Some chilies trade heat for hardiness
U. WASHINGTON (US) — Wild chilies that grow in wet regions turn up the heat as a defense mechanism against a fungus that if left alone could destroy their seeds.
The finding helps explain why some chilies are hot and some are not.
Hot chilies growing in dry areas need more water to produce as many seeds as non-pungent plants, but the Fusarium fungus is less of a threat in dryer environments. Chilies in those areas are less likely to build up their reserves of spicy capsaicin as a self-defense mechanism than those grown in wetter regions.
“Despite the reduced benefit of pungency in dry environments, hot plants still occur there, as does the deadly fungus,” says David Haak, a post-doctoral researcher at Indiana University, who conducted his research while at the University of Washington.
“That suggests that the greater presence of non-pungent plants that produce substantially more seeds is the result of a fitness-based trade-off.”
For a new study published in Proceedings of the Royal Society B, Haak and colleagues examined pungency differences by comparing the proportion of pungent plants with that of non-pungent plants in 12 populations of wild chilies in southeastern Bolivia along a 185-mile line that gradually progressed from a relatively dry region to a wetter region. They conducted plant censuses in focal populations five times between 2002 and 2009, and tagged plants in each census so they could determine new seedlings the next time.
Starting in the dryer northeast part of the section, 15 to 20 percent of the plants had pungent fruit, and pungency increased along the line toward the wetter southwest, where they never found a single plant that did not produce pungent fruit.
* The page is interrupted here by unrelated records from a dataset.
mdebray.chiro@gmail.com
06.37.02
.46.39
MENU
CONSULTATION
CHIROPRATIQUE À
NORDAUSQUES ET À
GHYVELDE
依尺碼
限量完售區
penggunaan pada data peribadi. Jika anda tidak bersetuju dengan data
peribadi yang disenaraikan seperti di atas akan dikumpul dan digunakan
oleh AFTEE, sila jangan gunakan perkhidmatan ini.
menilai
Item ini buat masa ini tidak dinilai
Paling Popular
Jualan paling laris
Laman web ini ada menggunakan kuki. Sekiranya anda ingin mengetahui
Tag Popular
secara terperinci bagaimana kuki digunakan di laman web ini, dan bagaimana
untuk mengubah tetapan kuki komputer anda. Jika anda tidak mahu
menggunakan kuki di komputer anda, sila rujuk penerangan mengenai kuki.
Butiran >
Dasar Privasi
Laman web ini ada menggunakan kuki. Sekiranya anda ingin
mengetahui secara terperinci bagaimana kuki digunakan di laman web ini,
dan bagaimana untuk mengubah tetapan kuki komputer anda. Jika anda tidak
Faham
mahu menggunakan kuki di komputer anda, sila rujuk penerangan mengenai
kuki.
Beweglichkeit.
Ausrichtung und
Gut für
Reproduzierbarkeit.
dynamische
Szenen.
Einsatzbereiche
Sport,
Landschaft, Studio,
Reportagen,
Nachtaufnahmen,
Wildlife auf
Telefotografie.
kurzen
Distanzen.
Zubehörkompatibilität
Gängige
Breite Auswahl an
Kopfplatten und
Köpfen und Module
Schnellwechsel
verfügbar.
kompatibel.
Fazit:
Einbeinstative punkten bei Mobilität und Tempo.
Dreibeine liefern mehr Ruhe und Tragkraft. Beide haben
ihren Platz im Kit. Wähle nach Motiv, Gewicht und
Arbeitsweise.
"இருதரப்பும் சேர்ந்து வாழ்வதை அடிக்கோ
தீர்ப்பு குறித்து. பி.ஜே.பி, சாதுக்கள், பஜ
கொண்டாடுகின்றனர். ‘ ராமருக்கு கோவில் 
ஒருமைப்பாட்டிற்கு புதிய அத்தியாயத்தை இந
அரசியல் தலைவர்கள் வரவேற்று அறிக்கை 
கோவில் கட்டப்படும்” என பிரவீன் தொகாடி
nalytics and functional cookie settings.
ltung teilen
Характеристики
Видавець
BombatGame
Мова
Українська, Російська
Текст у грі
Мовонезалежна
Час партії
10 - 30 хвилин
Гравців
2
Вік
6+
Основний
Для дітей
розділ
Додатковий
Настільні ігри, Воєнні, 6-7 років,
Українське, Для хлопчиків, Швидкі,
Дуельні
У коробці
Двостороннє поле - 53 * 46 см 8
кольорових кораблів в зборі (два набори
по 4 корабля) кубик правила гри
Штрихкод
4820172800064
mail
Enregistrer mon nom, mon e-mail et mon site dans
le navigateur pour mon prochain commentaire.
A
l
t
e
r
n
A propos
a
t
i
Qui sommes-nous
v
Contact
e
They also selected three populations of chili plants that each produced both pungent and non-pungent fruit and spanned the range of rainfall and pungency differences. They then grew seeds from those plants in the UW Botany Greenhouse to examine what affect water availability had on pungency.
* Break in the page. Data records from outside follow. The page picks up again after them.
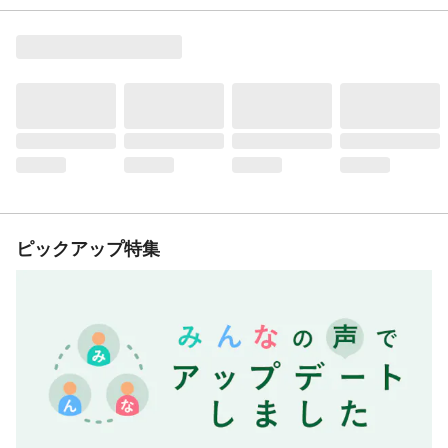
ピックアップ特集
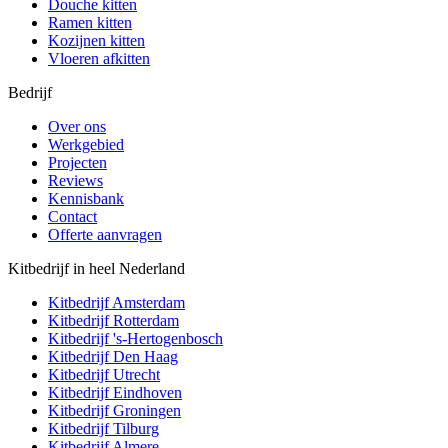
Douche kitten
Ramen kitten
Kozijnen kitten
Vloeren afkitten
Bedrijf
Over ons
Werkgebied
Projecten
Reviews
Kennisbank
Contact
Offerte aanvragen
Kitbedrijf in heel Nederland
Kitbedrijf
Amsterdam
Kitbedrijf
Rotterdam
Kitbedrijf
's-Hertogenbosch
Kitbedrijf
Den Haag
Kitbedrijf
Utrecht
Kitbedrijf
Eindhoven
Kitbedrijf
Groningen
Kitbedrijf
Tilburg
Kitbedrijf
Almere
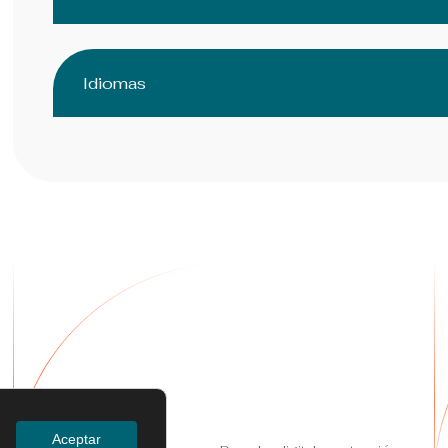
Idiomas
Servicios
Aceptar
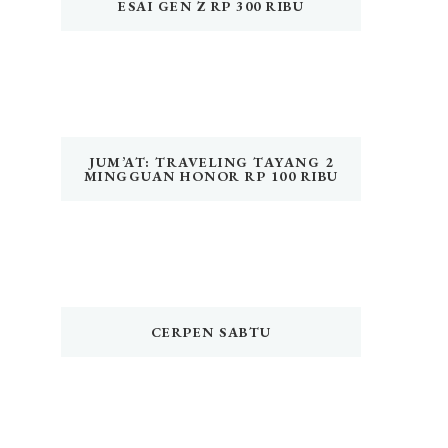
ESAI GEN Z RP 300 RIBU
JUM’AT: TRAVELING TAYANG 2
MINGGUAN HONOR RP 100 RIBU
CERPEN SABTU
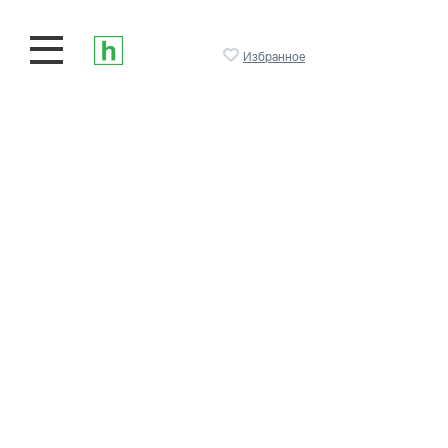
Избранное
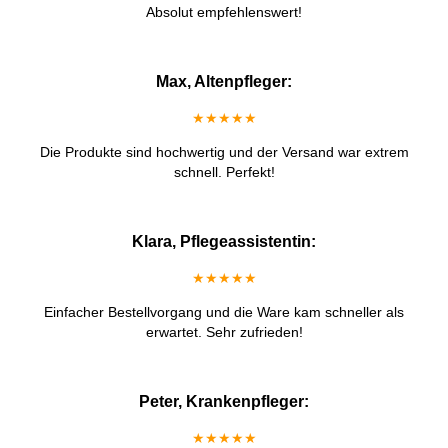
Absolut empfehlenswert!
Max, Altenpfleger:
★★★★★
Die Produkte sind hochwertig und der Versand war extrem
schnell. Perfekt!
Klara, Pflegeassistentin:
★★★★★
Einfacher Bestellvorgang und die Ware kam schneller als
erwartet. Sehr zufrieden!
Peter, Krankenpfleger:
★★★★★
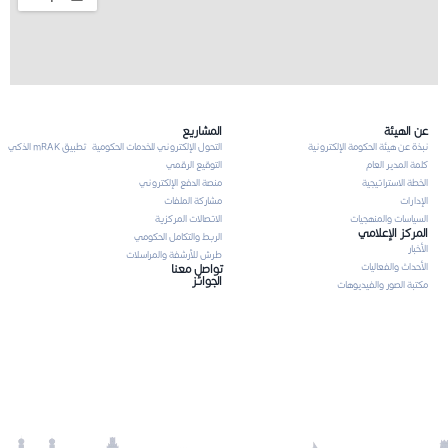
عن الهيئة
المشاريع
نبذة عن هيئة الحكومة الإلكترونية
التحول الإلكتروني للخدمات الحكومية
تطبيق mRAK الذكي
كلمة المدير العام
التوقيع الرقمي
الخطة الاستراتيجية
منصة الدفع الإلكتروني
الإدارات
مشاركة الملفات
السياسات والمنهجيات
الاتصالات المركزية
المركز الإعلامي
الربط والتكامل الحكومي
الأخبار
طرش للأرشفة والمراسلات
الأحداث والفعاليات
تواصل معنا
الجوائز
مكتبة الصور والفيديوهات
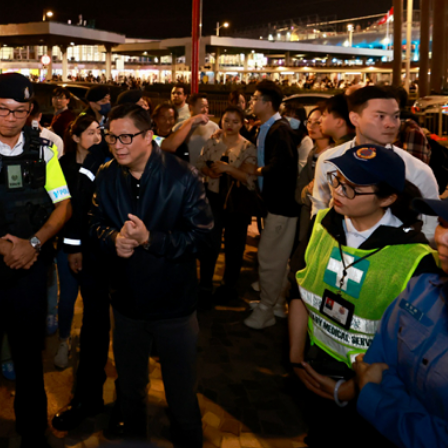
災獨立委員會工作 特首暫停3項公職委任
據見證文儒沉香從傳統邁向現代
察團來瓊考察
費約18億元
.58萬億 利潤總額近936億
讀新玩法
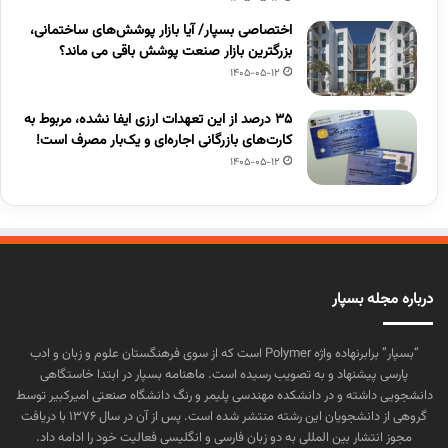
اختصاصی بسپار/ آیا بازار پوشش‌های ساختمانی،
بزرگترین بازار صنعت پوشش باقی می ماند؟
1405-05-12
۳۵ درصد از این تعهدات ارزی ایفا نشده، مربوط به
کارت‌های بازرگانی اجاره‌ای و یک‌بار مصرف است!
1405-05-12
درباره مجله بسپار
“بسپار” برابرنهاده واژه Polymer است که از سوی فرهنگستان علوم و زبان و ادب
پارسی پیشنهاد و به تصویب رسیده است. ماهنامه بسپار در ابتدا خاستگاهی
دانشجویی داشته و در دانشکده مهندسی پلیمر و رنگ دانشگاه صنعتی امیرکبیر توسط
گروهی از دانشجویان این رشته منتشر شده است. پس از آن در سال ۱۳۷۶ با دریافت
مجوز انتشار بین المللی به دو زبان فارسی و انگلیسی فعالیت خود را ادامه داد.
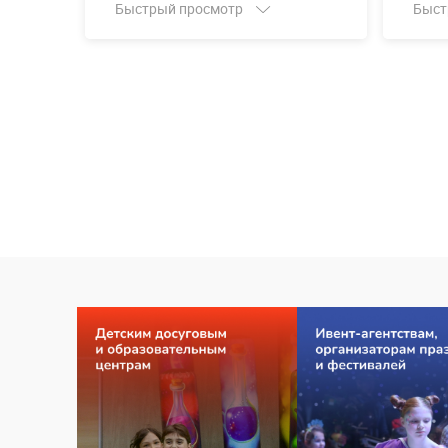
Быстрый просмотр
Быст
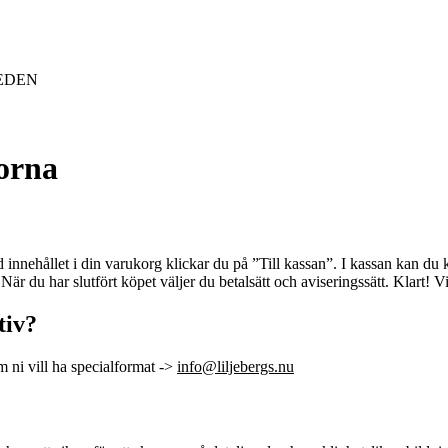
SWEDEN
gorna
 innehållet i din varukorg klickar du på ”Till kassan”. I kassan kan du
När du har slutfört köpet väljer du betalsätt och aviseringssätt. Klart! V
tiv?
m ni vill ha specialformat ->
info@liljebergs.nu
The 330 plants that resulted from those seeds were grown under identical conditions until they reached their first flowering, then were separated into two groups—one that received plenty of water and one that was stressed by receiving only the amount of water available to plants in the driest area of Bolivia from which seeds were taken.
The scientists found that under water-stressed conditions, non-pungent plants produced twice as many seeds as pungent plants. That suggests the pungent plants trade some level of fitness for protection from the Fusarium fungus, Haak says.
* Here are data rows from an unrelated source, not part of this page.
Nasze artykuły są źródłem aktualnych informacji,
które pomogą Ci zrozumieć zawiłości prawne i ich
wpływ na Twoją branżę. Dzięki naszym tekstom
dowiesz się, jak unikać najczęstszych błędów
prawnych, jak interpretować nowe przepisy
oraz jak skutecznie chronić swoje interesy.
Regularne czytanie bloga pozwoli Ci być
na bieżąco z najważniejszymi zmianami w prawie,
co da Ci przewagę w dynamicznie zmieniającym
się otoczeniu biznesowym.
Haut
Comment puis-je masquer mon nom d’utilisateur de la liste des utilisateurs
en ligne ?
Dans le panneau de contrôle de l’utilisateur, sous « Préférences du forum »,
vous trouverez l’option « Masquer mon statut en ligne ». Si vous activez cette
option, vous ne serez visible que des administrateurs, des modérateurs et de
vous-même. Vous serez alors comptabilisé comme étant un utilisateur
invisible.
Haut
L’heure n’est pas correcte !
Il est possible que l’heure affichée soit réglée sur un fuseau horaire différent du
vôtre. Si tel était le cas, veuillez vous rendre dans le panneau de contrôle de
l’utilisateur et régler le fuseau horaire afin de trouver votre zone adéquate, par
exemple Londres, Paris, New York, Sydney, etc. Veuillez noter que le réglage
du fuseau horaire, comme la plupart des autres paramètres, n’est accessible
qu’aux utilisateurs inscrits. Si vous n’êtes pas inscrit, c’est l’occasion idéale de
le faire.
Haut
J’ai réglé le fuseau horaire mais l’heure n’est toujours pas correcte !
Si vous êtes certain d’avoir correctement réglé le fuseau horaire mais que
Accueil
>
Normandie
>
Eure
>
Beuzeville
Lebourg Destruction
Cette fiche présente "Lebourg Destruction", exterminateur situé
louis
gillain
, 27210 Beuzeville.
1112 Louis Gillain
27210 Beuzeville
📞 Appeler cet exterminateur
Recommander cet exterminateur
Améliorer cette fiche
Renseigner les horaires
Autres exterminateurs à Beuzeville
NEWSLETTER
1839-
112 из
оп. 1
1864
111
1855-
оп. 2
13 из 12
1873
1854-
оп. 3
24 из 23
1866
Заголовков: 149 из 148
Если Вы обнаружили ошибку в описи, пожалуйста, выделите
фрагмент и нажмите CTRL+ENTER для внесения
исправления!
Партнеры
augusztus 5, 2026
Pungent plants developed a reduced efficiency in water use, so in dryer areas they produce fewer seeds and are more limited in reproduction. In wetter areas, non-pungent plants are at a reproductive disadvantage because they are much more likely to have their seeds attacked by the fungus.
“It surprised us to find that the tradeoff to produce capsaicin in pungent plants would involve this major physiological process of water-use efficiency,” Haak says.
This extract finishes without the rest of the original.